» **Requirement**
In the entries below, find the lines with the word "pour" and copy them.

» **Input material**
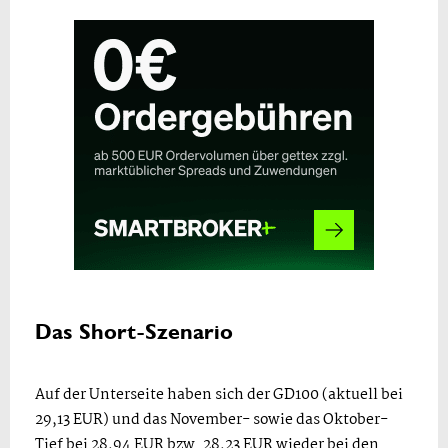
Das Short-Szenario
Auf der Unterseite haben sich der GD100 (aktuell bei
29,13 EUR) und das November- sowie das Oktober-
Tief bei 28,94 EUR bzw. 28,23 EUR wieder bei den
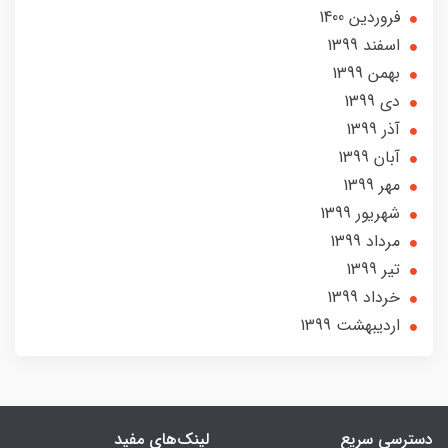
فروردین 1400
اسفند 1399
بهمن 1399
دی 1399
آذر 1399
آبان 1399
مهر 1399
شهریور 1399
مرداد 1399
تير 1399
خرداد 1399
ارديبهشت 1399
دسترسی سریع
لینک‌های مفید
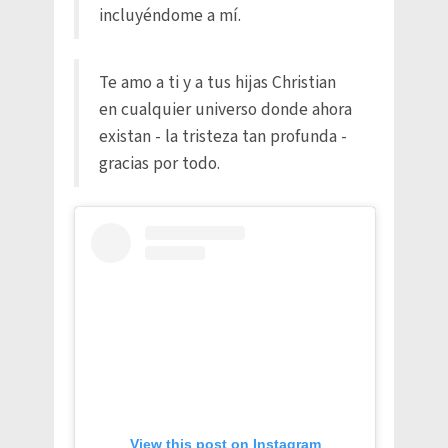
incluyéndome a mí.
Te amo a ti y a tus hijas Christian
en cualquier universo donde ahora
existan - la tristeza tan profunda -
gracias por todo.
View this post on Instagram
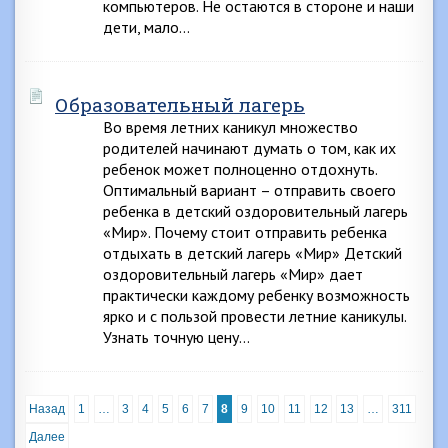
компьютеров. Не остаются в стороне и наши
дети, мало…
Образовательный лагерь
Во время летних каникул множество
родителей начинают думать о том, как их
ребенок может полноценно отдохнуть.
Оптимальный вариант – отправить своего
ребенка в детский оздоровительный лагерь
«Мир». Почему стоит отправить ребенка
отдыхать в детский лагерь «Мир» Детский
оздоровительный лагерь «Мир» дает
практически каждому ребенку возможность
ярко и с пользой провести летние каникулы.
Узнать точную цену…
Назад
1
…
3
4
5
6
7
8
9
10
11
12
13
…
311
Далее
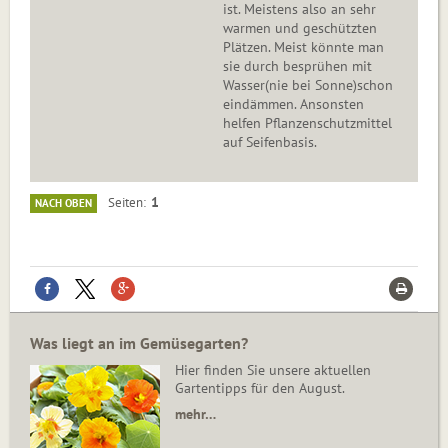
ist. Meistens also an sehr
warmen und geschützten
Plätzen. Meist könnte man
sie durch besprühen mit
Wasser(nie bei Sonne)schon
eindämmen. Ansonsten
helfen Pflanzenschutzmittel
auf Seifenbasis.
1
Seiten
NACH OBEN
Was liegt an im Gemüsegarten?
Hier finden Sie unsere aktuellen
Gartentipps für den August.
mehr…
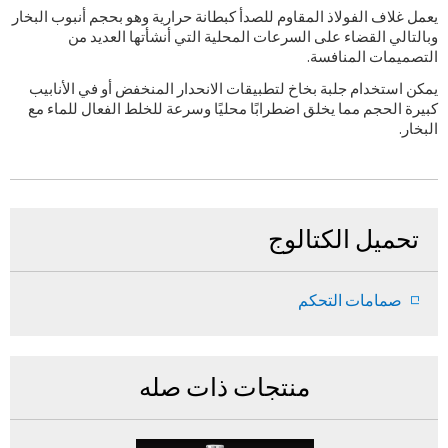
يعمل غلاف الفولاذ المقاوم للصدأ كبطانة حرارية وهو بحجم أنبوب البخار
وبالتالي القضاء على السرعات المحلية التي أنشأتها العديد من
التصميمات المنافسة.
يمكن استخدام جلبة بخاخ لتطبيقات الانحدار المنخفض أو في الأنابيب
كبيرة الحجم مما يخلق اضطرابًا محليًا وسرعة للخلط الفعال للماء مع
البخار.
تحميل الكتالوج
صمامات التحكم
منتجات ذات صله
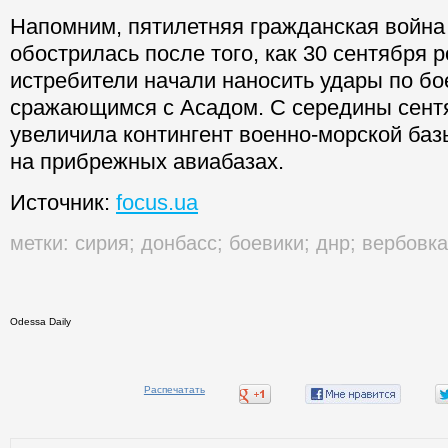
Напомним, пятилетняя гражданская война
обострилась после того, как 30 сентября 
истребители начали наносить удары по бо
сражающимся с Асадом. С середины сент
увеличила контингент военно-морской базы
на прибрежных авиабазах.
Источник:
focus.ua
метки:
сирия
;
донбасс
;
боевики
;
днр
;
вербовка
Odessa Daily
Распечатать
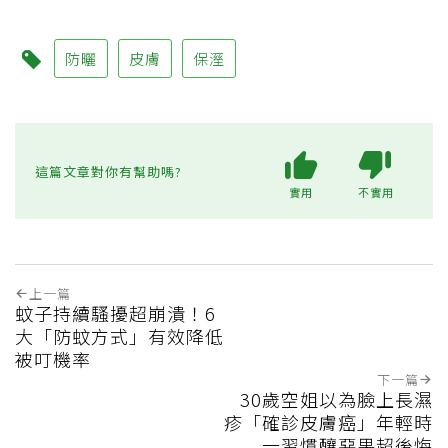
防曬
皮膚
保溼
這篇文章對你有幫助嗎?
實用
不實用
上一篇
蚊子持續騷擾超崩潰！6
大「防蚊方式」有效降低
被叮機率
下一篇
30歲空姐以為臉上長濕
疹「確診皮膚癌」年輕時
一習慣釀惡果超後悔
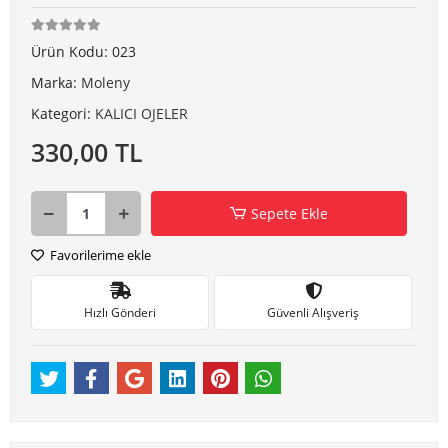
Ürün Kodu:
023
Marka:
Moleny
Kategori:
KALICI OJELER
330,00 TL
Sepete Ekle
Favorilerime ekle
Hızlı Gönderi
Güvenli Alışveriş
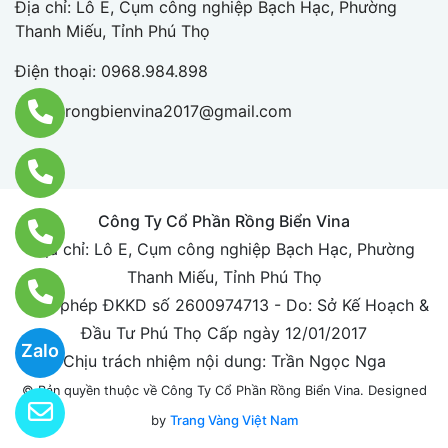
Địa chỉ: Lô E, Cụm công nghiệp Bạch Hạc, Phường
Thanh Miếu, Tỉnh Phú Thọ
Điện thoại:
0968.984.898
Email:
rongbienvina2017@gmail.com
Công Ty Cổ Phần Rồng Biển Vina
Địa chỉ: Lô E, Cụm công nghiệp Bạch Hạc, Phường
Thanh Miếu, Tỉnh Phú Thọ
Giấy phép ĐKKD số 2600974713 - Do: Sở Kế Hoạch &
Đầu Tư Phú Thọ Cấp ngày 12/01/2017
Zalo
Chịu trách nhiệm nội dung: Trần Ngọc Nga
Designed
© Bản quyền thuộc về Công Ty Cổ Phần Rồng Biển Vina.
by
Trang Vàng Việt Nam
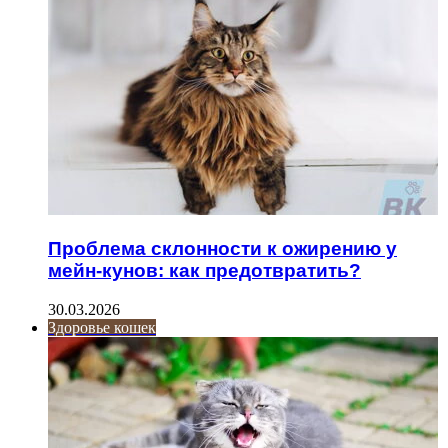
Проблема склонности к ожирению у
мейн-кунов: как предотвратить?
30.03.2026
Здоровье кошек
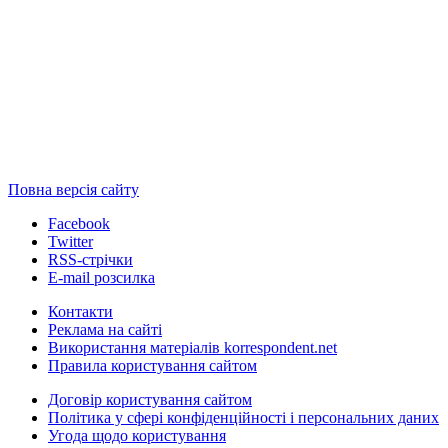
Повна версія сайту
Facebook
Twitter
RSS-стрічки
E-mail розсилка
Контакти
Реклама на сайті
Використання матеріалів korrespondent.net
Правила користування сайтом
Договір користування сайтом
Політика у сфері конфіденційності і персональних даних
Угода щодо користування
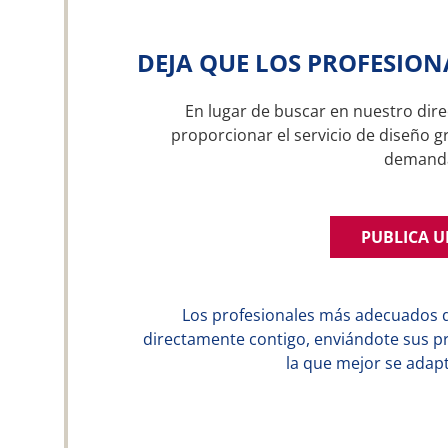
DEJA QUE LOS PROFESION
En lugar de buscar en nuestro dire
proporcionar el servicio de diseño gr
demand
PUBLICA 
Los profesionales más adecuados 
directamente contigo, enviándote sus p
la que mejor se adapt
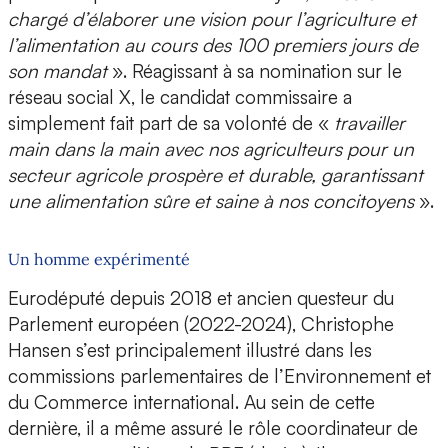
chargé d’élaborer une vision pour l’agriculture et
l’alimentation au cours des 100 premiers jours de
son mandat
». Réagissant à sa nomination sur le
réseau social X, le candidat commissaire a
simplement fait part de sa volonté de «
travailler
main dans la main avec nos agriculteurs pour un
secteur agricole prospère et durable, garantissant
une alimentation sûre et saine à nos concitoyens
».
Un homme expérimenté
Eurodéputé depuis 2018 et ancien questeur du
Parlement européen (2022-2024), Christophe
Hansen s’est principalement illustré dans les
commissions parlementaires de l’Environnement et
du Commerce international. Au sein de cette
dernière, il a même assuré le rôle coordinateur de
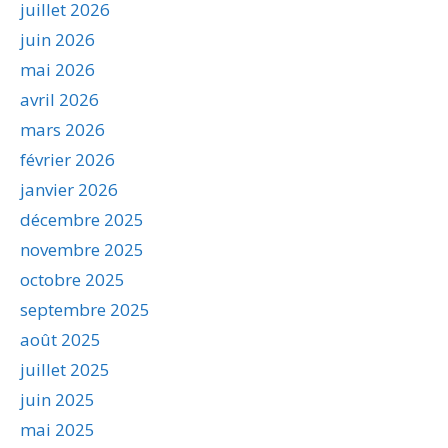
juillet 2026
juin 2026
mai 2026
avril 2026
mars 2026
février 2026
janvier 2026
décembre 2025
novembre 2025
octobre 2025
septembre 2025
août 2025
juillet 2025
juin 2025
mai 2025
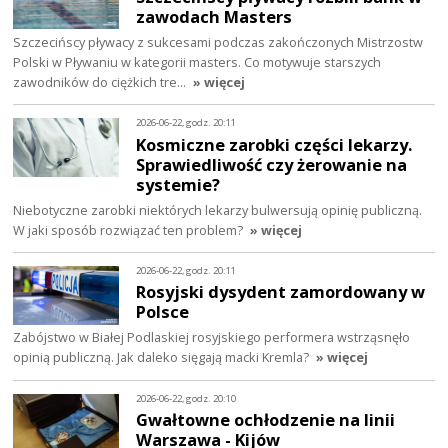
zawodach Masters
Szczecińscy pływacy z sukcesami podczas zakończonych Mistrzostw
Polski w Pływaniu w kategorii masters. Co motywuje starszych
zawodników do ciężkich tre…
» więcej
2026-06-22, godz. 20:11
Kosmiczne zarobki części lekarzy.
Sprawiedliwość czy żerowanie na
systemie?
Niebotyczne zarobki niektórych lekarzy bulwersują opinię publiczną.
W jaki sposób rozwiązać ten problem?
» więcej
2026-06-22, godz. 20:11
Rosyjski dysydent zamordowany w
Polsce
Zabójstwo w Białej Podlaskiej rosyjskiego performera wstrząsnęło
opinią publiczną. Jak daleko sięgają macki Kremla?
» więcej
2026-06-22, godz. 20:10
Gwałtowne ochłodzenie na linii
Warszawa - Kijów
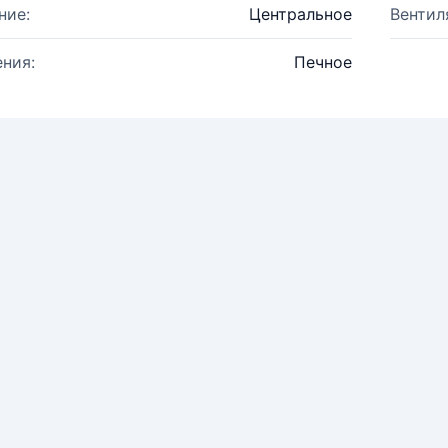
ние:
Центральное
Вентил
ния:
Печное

» **Your response**
chargé d’élaborer une vision pour l’agriculture et
main dans la main avec nos agriculteurs pour un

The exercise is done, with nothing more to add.